Elastic Cloud Incident Report: February 4, 2019

On Monday, February 4, 2019, at roughly 02:50 UTC, Elastic Cloud customers with deployments in the AWS us-east-1 region experienced degraded access to their clusters.

After any incident, we perform a detailed post mortem to understand what went wrong, find the root causes, and discover what we can do to ensure that it doesn’t happen again.

We’d like to share the root cause analysis we performed, the actions we’ve taken, and those we intend to take in the future to prevent incidents like this from happening again.

If you have additional concerns or questions, don’t hesitate to reach out to us through support@elastic.co.

Sincerely,

The Elastic Cloud team

Background

At a high level, the Elastic Cloud backend in each supported region consists of three main layers:

  • Allocator layer: Hosts for Elasticsearch and Kibana instances.
  • Coordination layer: This layer holds the system state, connected allocators, and maintains the actual location of each cluster's nodes and Kibana instances. This is implemented by a three-node Apache ZooKeeper ensemble.
  • Proxy layer with two parts:
    • Proxy/routing layer: Routes traffic to cluster nodes and Kibana instances based on that cluster’s virtual host name, fronted by a load-balancing layer which load balances between multiple proxy instances.
    • Proxy ZooKeeper Observer layer: This is a replica of the coordination layer and is used by the proxy services to reduce load on the coordination layer during normal operation.

To enable inter-host traffic using TLS, an ancillary container is used for services like Kibana to communicate internally to its Elasticsearch cluster securely. Each allocator host is running that container to allow secure, auditable connections to other hosts within Elastic Cloud.

What Happened

On 2019-02-04 Elastic Cloud customers experienced cluster connectivity instability issues and later a major service disruption in the AWS us-east-1 region. Deployments of Elasticsearch Service on Elastic Cloud in the AWS us-east-1 region would have been partially or completely unavailable between 02:50 and 09:28 UTC.

The majority of customers in us-east-1 also experienced Kibana access disruptions from 02:50 to 09:28 UTC, and a smaller number of customers had degraded access to their Kibana instances until 18:44 UTC.

The Elastic Cloud User Console was in a degraded state from 02:50 to 07:17 UTC and all customers using the Elastic Cloud Console would have seen increased timeouts as they were trying to view their active deployments.

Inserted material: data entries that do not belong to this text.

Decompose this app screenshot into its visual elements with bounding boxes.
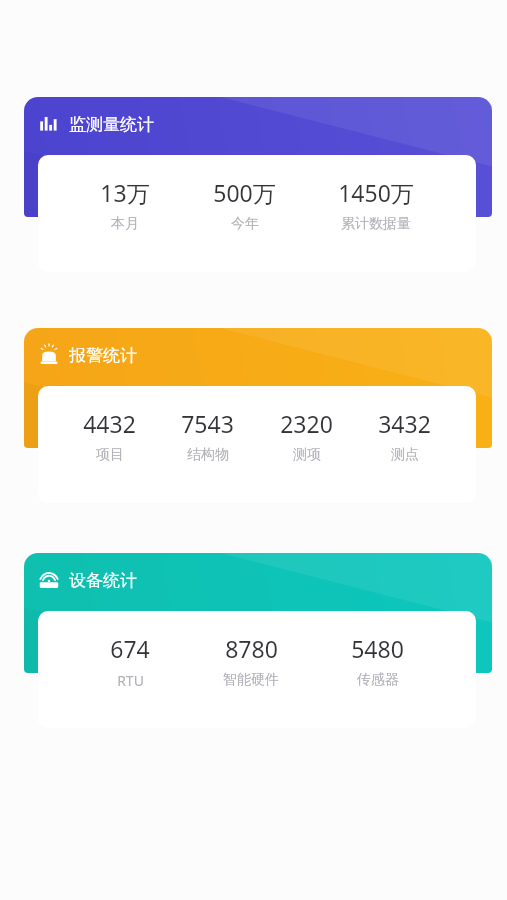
other: Device statistics bbox=[38, 569, 60, 591]
staticText: 本月 bbox=[111, 215, 139, 233]
staticText: 4432 bbox=[83, 408, 136, 439]
staticText: 项目 bbox=[96, 446, 124, 464]
staticText: 设备统计 bbox=[69, 570, 137, 591]
staticText: 8780 bbox=[225, 633, 278, 664]
staticText: 智能硬件 bbox=[223, 671, 279, 689]
button[interactable]: Monitoring statistics bbox=[0, 97, 507, 272]
staticText: 1450万 bbox=[338, 177, 414, 208]
button[interactable]: Alarm statistics bbox=[0, 328, 507, 503]
staticText: 3432 bbox=[378, 408, 431, 439]
staticText: 500万 bbox=[213, 177, 276, 208]
staticText: 测项 bbox=[293, 446, 321, 464]
staticText: 7543 bbox=[181, 408, 234, 439]
other: Monitoring statistics bbox=[38, 113, 60, 135]
staticText: 报警统计 bbox=[69, 345, 137, 366]
staticText: 今年 bbox=[231, 215, 259, 233]
other: Alarm statistics bbox=[38, 344, 60, 366]
staticText: 监测量统计 bbox=[69, 114, 154, 135]
staticText: 674 bbox=[110, 633, 150, 664]
staticText: 结构物 bbox=[187, 446, 229, 464]
staticText: RTU bbox=[117, 671, 144, 690]
staticText: 传感器 bbox=[357, 671, 399, 689]
staticText: 测点 bbox=[391, 446, 419, 464]
staticText: 13万 bbox=[100, 177, 150, 208]
staticText: 2320 bbox=[280, 408, 333, 439]
staticText: 累计数据量 bbox=[341, 215, 411, 233]
staticText: 5480 bbox=[351, 633, 404, 664]
button[interactable]: Device statistics bbox=[0, 553, 507, 728]
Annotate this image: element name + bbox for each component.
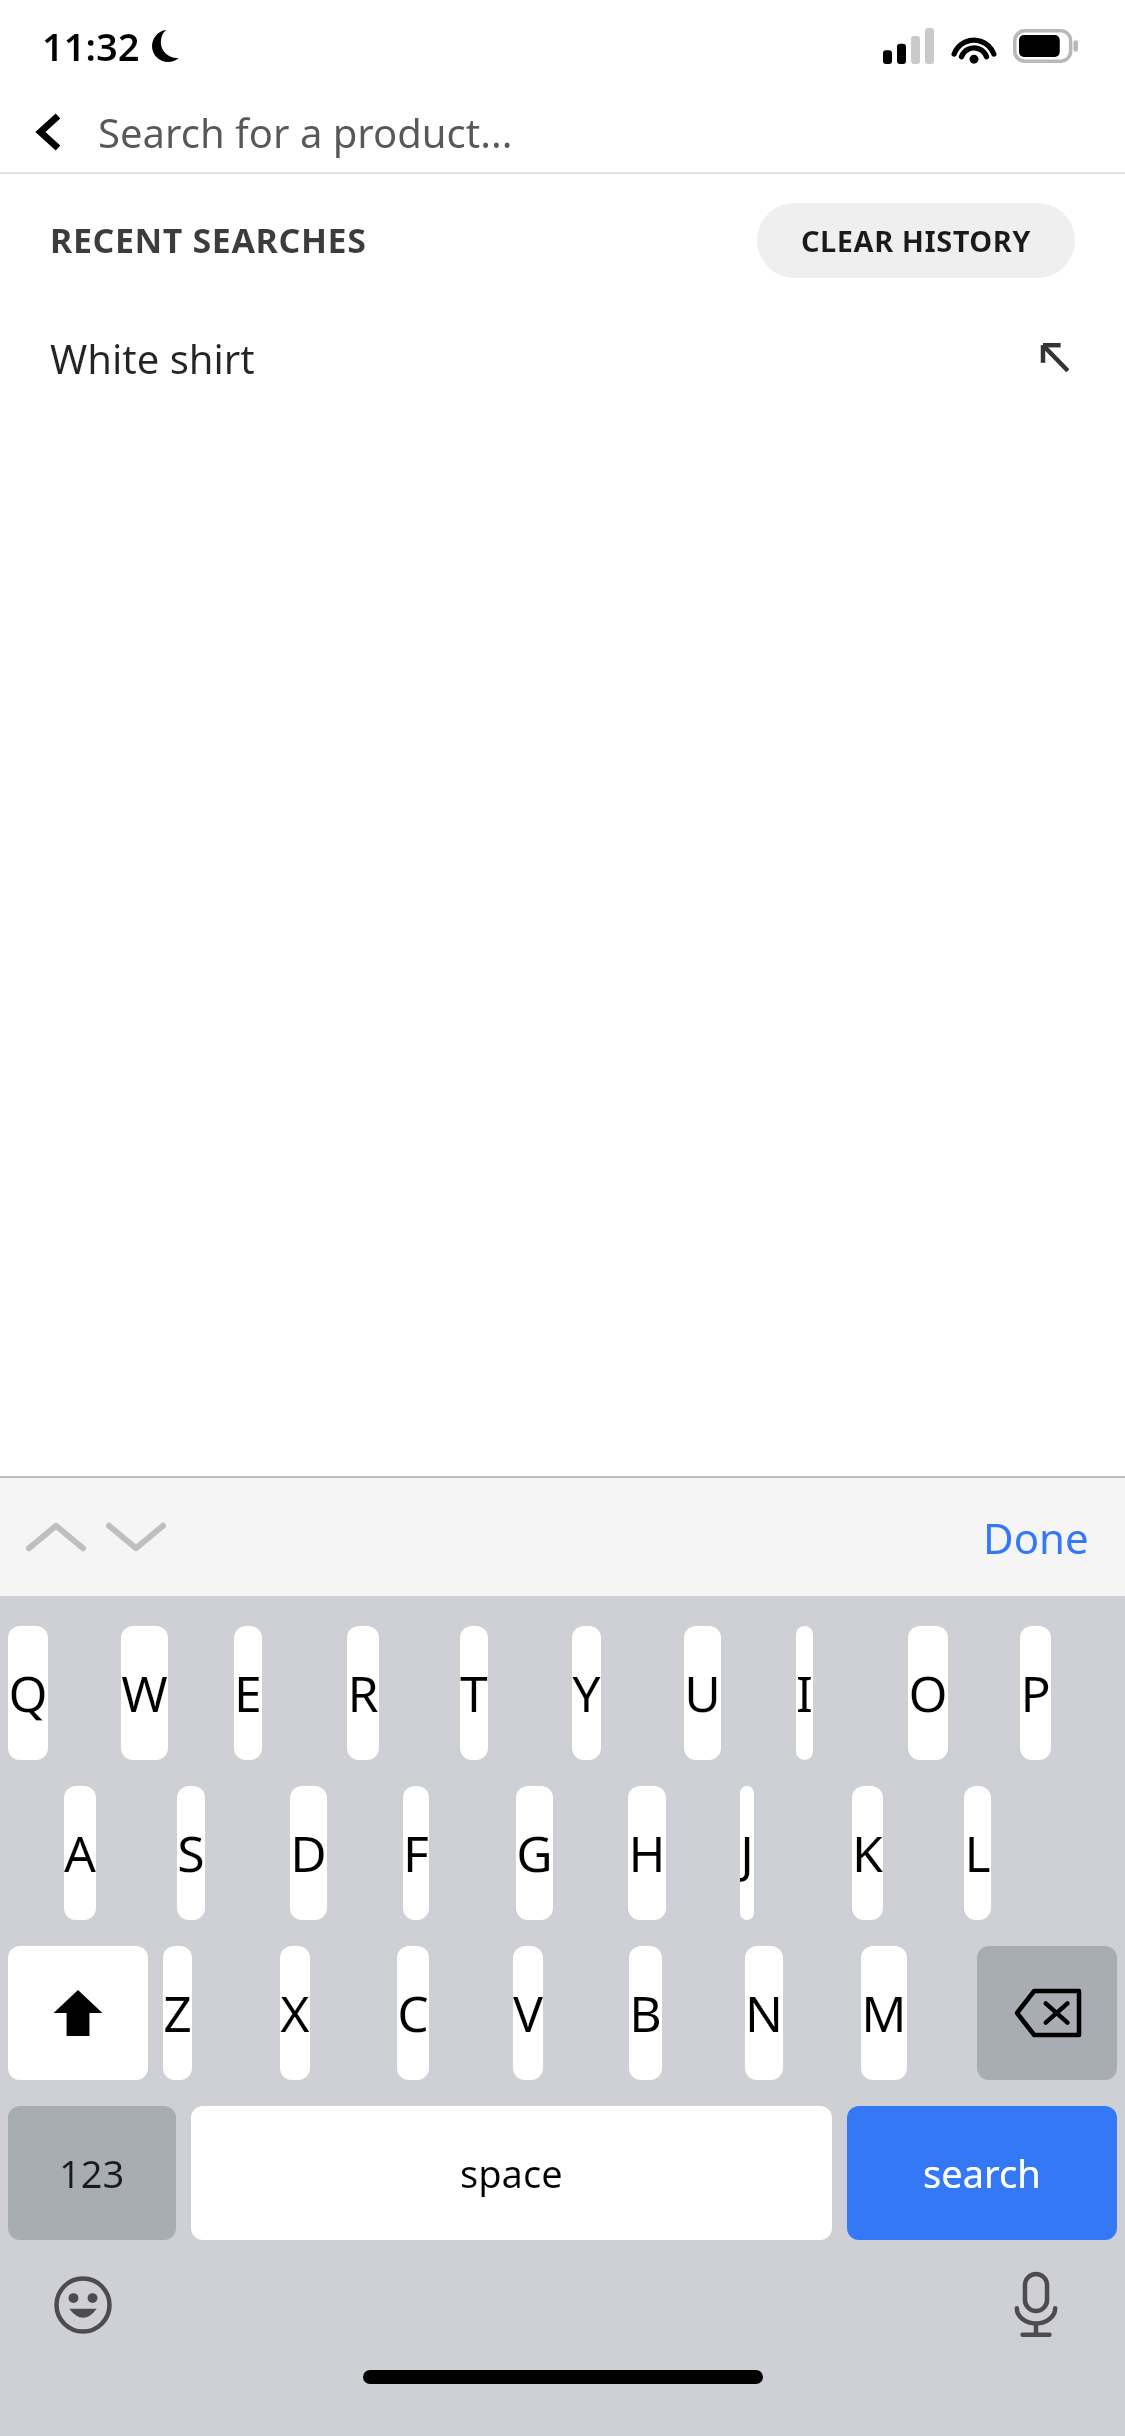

The incident began following a routine patching procedure for the coordination layer in our AWS us-east-1 region. Despite following the same process as the other 12 regions, patching of our coordination service, ZooKeeper, in this region did not go as expected, resulting in an outage of the coordination services.

All times below are in UTC.

  • 2019-02-04 02:25-02:45: First and second ensemble members were replaced with patched hosts.
  • 2019-02-04 02:45: The ZooKeeper ensemble came under high load (CPU, IO, memory), with large numbers of client connection failures and re-connects across the ensemble. This continued for several minutes. The ensemble then appeared to stabilize, machine load decreased, outstanding request counts decreased, and connection failures decreased.
  • 2019-02-04 02:50: The ZooKeeper ensemble undertook a leader election. Logging indicated that the ensemble leader was overwhelmed by incoming connections and shut down. The ensemble wasn’t able to quickly re-establish and maintain a quorum due to the incoming request load.
  • 2019-02-04 02:50: An increase in HTTP 5xx errors was identified on the load balancer.
  • 2019-02-04 02:55: Latency within the ZooKeeper ensemble increased due to ensemble instability, which in turn led to further client reconnections and instability in the ZooKeeper observer layer.
  • 2019-02-04 03:22: Sweeping restart of internal services to reduce client connection problems.
  • 2019-02-04 03:31: Quorum stabilized and engineering monitored the situation for ~20 minutes and, separately, a discussion was had about next steps. A call was made to roll forward with the operation.
  • 2019-02-04 04:07: Roll-forward began for the remaining ensemble member.
  • 2019-02-04 04:15: System-level unresponsiveness was observed on the final ensemble member; troubleshooting began, but multiple issues cropped up.
  • 2019-02-04 04:39: Isolated ensemble by cutting off client connections to stabilize the system.
  • 2019-02-04 04:46: Roll-back of the remaining ensemble member began after host instability was observed.
  • 2019-02-04 05:25: Roll-back of the second ensemble member began due to host instability.
  • 2019-02-04 05:48: First-seen runc bugs led to CPU softlocks and rendered the system unresponsive for two members of the ZooKeeper ensemble. The hosts had to be rebooted to mitigate this bug.
  • 2019-02-04 06:00: Sweeping restart of internal services to reduce client connection problems; started working to identify what exactly was causing the host instability within ensemble members.
  • 2019-02-04 06:45: Identified the root issue causing ensemble member instability: when entering the network namespace of a TLS proxying service container, runc would trigger a kernel OOPS and CPU softocks spanning minutes.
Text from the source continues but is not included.